When Ed started training students in martial arts many years ago, he used his nickname Honey Badger as a business name. Last August, Tony Young and Karen Katzenbach at 30A Crossfit invited him to teach his martial arts classes at the facility.
Working with Ed, Tony and Kathy, is Henry Patterson. Ed met Henry 12 years ago when he came into Ed’s store, For the Health of It.
“We hit it off and he became my martial arts instructor. It’s great that he can also help train our students at 30A Crossfit,” Ed says.
As the program is not based on one style of martial arts, students learn to use many different skills. An important aspect of the program – physical training – makes it the perfect connection to 30A Crossfit.
One of the most popular, and Ed believes necessary classes, is self-defense training.
“It is based on real life self-defense techniques,” he says.
To learn more about self-defense training, attend a seminar at 30A Crossfit, where Ed begins the two-hour session with a discussion asking, “What is self defense?”

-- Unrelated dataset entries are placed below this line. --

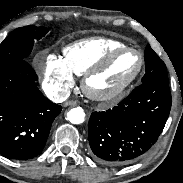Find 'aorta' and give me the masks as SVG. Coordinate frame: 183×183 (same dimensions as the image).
<instances>
[{
	"label": "aorta",
	"instance_id": "1",
	"mask_svg": "<svg viewBox=\"0 0 183 183\" xmlns=\"http://www.w3.org/2000/svg\"><path fill=\"white\" fill-rule=\"evenodd\" d=\"M67 119L73 124H81L85 120V112L81 107L73 108L67 113Z\"/></svg>",
	"mask_w": 183,
	"mask_h": 183
}]
</instances>
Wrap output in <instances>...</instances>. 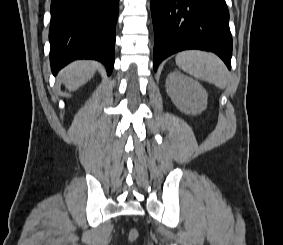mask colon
Listing matches in <instances>:
<instances>
[{"label":"colon","instance_id":"colon-1","mask_svg":"<svg viewBox=\"0 0 283 245\" xmlns=\"http://www.w3.org/2000/svg\"><path fill=\"white\" fill-rule=\"evenodd\" d=\"M139 231L136 228H133L128 233V240L133 242L138 239Z\"/></svg>","mask_w":283,"mask_h":245}]
</instances>
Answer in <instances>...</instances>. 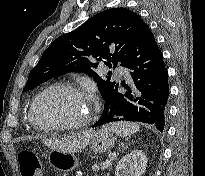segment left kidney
<instances>
[{"mask_svg":"<svg viewBox=\"0 0 205 176\" xmlns=\"http://www.w3.org/2000/svg\"><path fill=\"white\" fill-rule=\"evenodd\" d=\"M147 167V157L142 150H132L123 156L115 169V176H141Z\"/></svg>","mask_w":205,"mask_h":176,"instance_id":"left-kidney-1","label":"left kidney"}]
</instances>
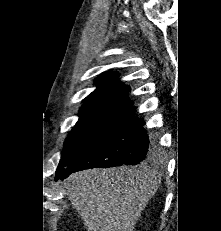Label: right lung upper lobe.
<instances>
[{"label": "right lung upper lobe", "instance_id": "right-lung-upper-lobe-1", "mask_svg": "<svg viewBox=\"0 0 221 231\" xmlns=\"http://www.w3.org/2000/svg\"><path fill=\"white\" fill-rule=\"evenodd\" d=\"M115 72H104L95 80L97 89L88 95L84 101L98 98H114L128 100L129 86L124 85L118 79ZM130 101V100H129ZM132 102V101H131ZM133 103V102H132Z\"/></svg>", "mask_w": 221, "mask_h": 231}]
</instances>
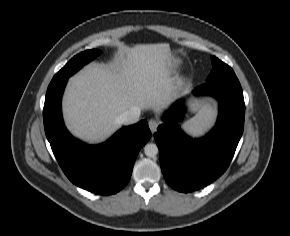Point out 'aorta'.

It’s not all about being able to hit people, but to be aware of your surroundings and how to defend yourself and your loved ones, he says.
There are times when avoidance, the first aspect of self-defense, is possible, but students also learn to how to de-escalate the situation and control a potentially bad situation; eventually it may come to the point where one must fight.
The second half of the self-defense session includes hands-on training. With small groups and four instructors, students have the opportunity to study each technique and practice during the session. But to develop confidence in the techniques, students are advised to practice with a partner and to consider additional training.
“This is just a sample of the skills that students will learn.
“We first teach how to escape, but also how to do grabs and strikes if escape is not an option.
“It’s preferable to fight,” Ed says, “than to die.”